CAMBRIDGE, Mass. – June 13, 2025 – Beam Therapeutics Inc. (Nasdaq: BEAM) today announced new, positive safety and efficacy data from its BEACON Phase 1/2 clinical trial of BEAM-101 in patients with severe sickle cell disease (SCD) with vaso-occlusive crises (VOCs). These updated findings, from 17 treated patients with follow-up up to 15.1 months, were presented at the European Hematology Association (EHA) 2025 Congress in Milan.

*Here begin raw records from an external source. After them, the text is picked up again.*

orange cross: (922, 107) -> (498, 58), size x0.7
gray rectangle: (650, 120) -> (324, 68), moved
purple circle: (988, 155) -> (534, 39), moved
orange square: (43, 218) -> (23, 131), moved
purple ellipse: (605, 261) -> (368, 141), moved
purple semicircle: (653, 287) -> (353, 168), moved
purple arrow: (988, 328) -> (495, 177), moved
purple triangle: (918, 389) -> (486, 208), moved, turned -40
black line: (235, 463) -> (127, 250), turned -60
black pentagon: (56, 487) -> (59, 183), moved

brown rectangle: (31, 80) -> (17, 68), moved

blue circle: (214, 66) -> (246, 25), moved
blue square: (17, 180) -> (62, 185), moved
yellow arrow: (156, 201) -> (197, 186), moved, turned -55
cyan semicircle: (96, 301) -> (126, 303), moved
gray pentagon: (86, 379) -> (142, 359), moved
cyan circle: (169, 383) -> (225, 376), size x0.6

BEAM-101 is an investigational precision genetic medicine utilizing base editing to treat SCD. It involves taking a patient’s own CD34+ hematopoietic stem and progenitor cells (HSPCs), editing them to increase fetal hemoglobin (HbF) production, and then reinfusing them. This aims to mimic naturally occurring variants that lead to hereditary persistence of fetal hemoglobin, effectively counteracting the sickling of red blood cells.

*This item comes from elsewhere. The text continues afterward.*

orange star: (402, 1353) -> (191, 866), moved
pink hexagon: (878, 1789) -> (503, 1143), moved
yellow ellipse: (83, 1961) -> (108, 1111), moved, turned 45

Key highlights from the BEACON trial include:

• Robust & Durable HbF Increases: All patients achieved endogenous HbF levels exceeding 60% and a corresponding durable reduction in sickle hemoglobin (HbS) below 40%. Responses were maintained for up to 15 months.
• No VOCs Post-Engraftment: Critically, no patients experienced any investigator-reported VOCs after engraftment.
• Rapid Engraftment & Minimized Transfusions: Patients required a median of just one mobilization cycle, with rapid neutrophil and platelet engraftment (median 16.5 and 19.5 days, respectively), minimizing transfusion needs.
• Improved Red Blood Cell Health: Markers of hemolysis normalized or improved, and exploratory assessments showed red blood cell health and function comparable to sickle cell trait.
• Favorable Safety Profile: The safety profile was consistent with busulfan conditioning and autologous hematopoietic stem cell transplantation (HSCT), with no new safety signals.

“These promising and consistent new data from the BEACON trial continue to reinforce the potential of this gene therapy to fulfill this unmet need”, said Dr. Ashish Gupta, an investigator in the BEACON trial.

John Evans, CEO of Beam, added that the data further builds on BEAM-101’s potential “to deliver a transformative treatment for patients with SCD,” noting differentiated outcomes and consistently strong manufacturing success.